The namespace and hierarchy are stored directly in the object store, a directory is an object whose name is the full path (which points to an inode). For example, /a/b/c/ means there will be four objects named with the prefix paths: /, /a/, /a/b/ and /a/b/c/. This way, instead of having to traverse a directory / -> a/ -> b/ -> c/, we can directly stat the object using the full path.
Files are implemented in a different way. They are represented by an entry in their parent directory’s omap (the omap is a key-value map associated with objects in RADOS) where the key determines the file name, e.g. file.notes.txt.
Both directories and files have an associated object that acts like an inode, holding the file’s contents. We find out about a directory’s inode from a specific entry in its path object’s omap (rfs.inode); when it comes to files, the value associated with their key will hold information such as the pool and the inode name. Inode objects in libradosfs use a UUID as their name rather than an index since this is more suitable for a distributed environment.

Directories’ entries are stored as an incremental log in the directories’ inode objects. For example, creating file /doc.odt , /notes.txt and deleting /doc.odt would create the following entries in the root directory’s log:
+name=’doc.odt’
+name=’notes.txt’
-name=’doc.odt’

The reason we have a log like this is so that we can quickly keep track of a directory’s contents incrementally, that is, every time we list the directory we read its contents from the last byte we had read previously rather than having to reread all the entries. (Before you worry, there’s a directory log compaction mechanism in place as well)

Files are written in chunks of a user-defined size for better IO and we also support inline files (for small files whose inode creation might not be worth it).
The files’ API offers synchronous and asynchronous write methods which use timed locks: instead of locking and unlocking the file every time it is written, it locks the file for a while once and renews the lock when needed. Writing becomes faster this way, since we skip having to lock/unlock the file on every write call. To prevent locking the file for too long, files are unlocked if they have been idle (not claimed for a while).

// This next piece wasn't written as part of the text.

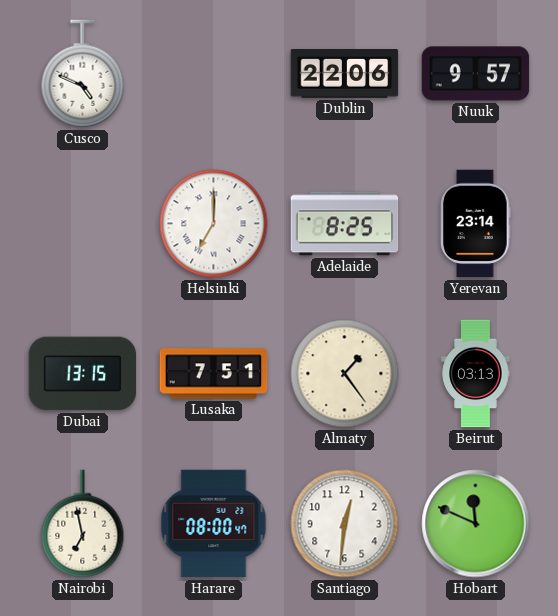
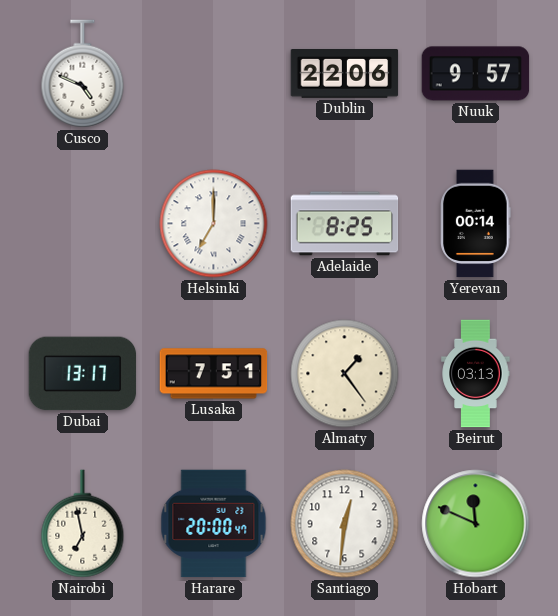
Yerevan: 23:14 -> 00:14
Dubai: 13:15 -> 13:17
Harare: 08:00 -> 20:00
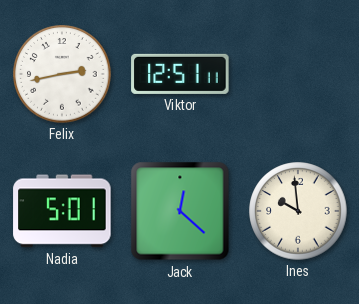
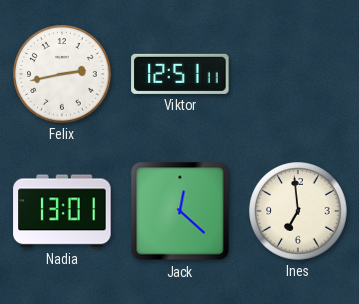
Nadia: 5:01 -> 13:01
Ines: 9:59 -> 6:59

Filesystem’s objects have UNIX file permissions associated with them. There is a also a way to change the user/group id at any point in the filesystem so the actions performed on it are as if that user/group had done them. This means that permissions are verified when e.g. accessing a file, but the library does not have access control to restrict who really uses it. That is, the system uses the user/group id set on it but does not restrict who sets it. That is beyond the scope of the library as this can be achieved by having the library accessed via a gateway: for example EOS or XRootD check the permissions on their own already but can use libradosfs for the storage backend.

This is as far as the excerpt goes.